His latest project, though, he likened to a toy. The smallish World War I tank he's now taken over maintenance of has long been a staple at the north end of Bloomington's Miller Park.
While smaller than tanks he worked on while in the service from 1960 to 1980, he thinks it is older and less common than most he’s ever touched.
“It’s rare all right,” Mills said. “It’s history that needs to be preserved.”
Mills is leading a small team of veterans who are working to clean up the tank, hoping to finish by Flag Day on June 14 and dedicate it to the late Sammy Ferrara.
Ferrara served in the Army for 20 years, including during World War II and the Korean War, and later served 18 years as the first superintendent of the McLean County Veterans Assistance Commission before retiring in 2002. The Purple Heart recipient died in 2007 at the age of 86.
"He was a heck of a guy," Mills said of Ferrara, listing all he did for veterans through the VAC.
The city thinks the tank, an M1917, originated at the Rock Island Arsenal but was modeled off a French tank, a Renault F.T., said John Kennedy director of Parks, Recreation and Cultural Arts.
It arrived in the city on May 25, 1939, as a gift from the local American Legion, Louis E. Davis Post No. 56. While war veterans gave permission to the City Council in 1942 to donate the tank as scrap to aid the effort during World War II, it never met that end.
Bob Moews, city superintendent of parks, remembers climbing into the tank when he was growing up, but said the city at some point must have decided to weld the doors shut and cover the hatch.
But the tank apparently was sealed without a thorough cleaning, and Mills found twigs and dirt as well as old soda cans inside that he planned to remove before sandblasting the rust off the outside.
Once the metal work is complete, another local veteran will repaint it — this time olive drab rather than its current "trash can" green, Mills said.
“I think it’s in good condition.
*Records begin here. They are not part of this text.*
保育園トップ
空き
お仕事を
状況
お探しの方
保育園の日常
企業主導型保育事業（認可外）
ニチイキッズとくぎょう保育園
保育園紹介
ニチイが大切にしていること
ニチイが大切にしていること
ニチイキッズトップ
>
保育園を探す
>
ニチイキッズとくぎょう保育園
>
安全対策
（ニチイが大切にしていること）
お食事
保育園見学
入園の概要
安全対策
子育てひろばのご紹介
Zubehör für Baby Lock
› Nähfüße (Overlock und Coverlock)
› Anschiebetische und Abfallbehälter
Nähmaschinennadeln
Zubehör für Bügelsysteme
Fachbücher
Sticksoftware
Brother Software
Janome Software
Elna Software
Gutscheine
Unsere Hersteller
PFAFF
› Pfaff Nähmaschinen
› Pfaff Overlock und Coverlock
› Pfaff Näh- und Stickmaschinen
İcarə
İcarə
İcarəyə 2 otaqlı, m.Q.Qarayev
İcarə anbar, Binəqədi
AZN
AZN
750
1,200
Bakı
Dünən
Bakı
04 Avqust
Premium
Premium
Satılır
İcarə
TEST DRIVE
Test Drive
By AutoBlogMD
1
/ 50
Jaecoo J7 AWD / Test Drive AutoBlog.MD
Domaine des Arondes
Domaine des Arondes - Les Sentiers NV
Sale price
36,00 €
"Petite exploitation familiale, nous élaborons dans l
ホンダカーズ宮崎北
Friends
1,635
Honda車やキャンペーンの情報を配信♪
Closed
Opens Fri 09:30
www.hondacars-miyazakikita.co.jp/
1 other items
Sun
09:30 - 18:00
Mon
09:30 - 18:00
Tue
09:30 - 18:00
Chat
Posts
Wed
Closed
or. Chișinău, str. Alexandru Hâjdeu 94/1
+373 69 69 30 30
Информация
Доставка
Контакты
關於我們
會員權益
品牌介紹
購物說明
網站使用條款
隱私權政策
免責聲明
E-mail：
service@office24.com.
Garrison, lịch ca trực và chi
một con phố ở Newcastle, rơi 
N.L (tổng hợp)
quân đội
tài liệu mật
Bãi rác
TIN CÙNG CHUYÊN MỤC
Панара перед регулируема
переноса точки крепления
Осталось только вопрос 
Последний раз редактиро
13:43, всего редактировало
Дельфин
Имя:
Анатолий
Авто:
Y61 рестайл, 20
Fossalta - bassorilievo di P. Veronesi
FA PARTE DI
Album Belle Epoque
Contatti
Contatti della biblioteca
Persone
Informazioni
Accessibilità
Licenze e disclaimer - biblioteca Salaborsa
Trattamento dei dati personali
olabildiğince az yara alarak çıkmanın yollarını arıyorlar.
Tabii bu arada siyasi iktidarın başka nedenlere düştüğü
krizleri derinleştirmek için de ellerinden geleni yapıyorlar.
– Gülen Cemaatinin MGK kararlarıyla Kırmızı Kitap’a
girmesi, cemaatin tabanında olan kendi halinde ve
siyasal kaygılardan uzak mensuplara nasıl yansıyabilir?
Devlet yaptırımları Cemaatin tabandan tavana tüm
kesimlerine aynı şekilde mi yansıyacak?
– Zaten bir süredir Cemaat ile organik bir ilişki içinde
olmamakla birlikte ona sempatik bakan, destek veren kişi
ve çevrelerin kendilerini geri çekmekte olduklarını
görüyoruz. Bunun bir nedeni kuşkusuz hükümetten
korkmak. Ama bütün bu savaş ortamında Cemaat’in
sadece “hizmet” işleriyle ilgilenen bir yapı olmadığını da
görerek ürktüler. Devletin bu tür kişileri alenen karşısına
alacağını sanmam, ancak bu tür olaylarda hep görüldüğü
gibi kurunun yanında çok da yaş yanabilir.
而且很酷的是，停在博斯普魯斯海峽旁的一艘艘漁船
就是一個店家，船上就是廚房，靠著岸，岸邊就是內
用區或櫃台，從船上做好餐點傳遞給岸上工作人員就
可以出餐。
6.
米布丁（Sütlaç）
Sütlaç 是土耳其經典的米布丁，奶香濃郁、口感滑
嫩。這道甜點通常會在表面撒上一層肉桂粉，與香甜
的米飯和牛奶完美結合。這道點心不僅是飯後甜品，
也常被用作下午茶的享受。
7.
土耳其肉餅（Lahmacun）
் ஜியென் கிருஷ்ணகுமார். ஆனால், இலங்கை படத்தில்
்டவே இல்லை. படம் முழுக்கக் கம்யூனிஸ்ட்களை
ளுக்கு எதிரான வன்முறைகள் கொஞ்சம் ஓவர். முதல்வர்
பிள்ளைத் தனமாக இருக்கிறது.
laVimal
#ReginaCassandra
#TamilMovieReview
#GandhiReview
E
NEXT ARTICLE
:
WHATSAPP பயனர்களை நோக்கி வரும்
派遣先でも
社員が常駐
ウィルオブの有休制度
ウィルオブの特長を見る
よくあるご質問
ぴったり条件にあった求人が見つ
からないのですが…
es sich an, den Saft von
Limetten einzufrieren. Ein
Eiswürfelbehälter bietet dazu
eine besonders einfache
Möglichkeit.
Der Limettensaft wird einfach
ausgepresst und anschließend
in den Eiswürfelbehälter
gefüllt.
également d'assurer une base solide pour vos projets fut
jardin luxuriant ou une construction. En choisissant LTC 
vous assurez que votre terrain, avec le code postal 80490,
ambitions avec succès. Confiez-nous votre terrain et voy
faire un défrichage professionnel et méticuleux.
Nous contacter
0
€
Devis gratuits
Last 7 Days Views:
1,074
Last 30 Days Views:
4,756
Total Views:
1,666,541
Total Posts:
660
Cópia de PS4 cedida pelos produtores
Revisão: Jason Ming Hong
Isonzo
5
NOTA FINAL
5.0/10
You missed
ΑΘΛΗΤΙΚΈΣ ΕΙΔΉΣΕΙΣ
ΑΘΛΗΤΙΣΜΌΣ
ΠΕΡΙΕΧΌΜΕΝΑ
It just is kind of like anything else. It needs a little TLC,” said Moews. “It sits out in weather year after year all the time, and we’re just trying to give it a face lift.”
Once cleaned, Mills will have Heritage Machine and Welding work on the body. Heritage owner Tom Wherry, a Vietnam veteran, said he’s donating the labor and materials and believes the tank serves as a reminder of the sacrifices made for freedom.
“People really don’t understand what it takes to keep us free in this country,” he said. “You go back to World War I, where this tank was … most of them paid the ultimate price.
“You look at stuff like that and if you’ve been in the military it’ll ring a bell for you,” he said.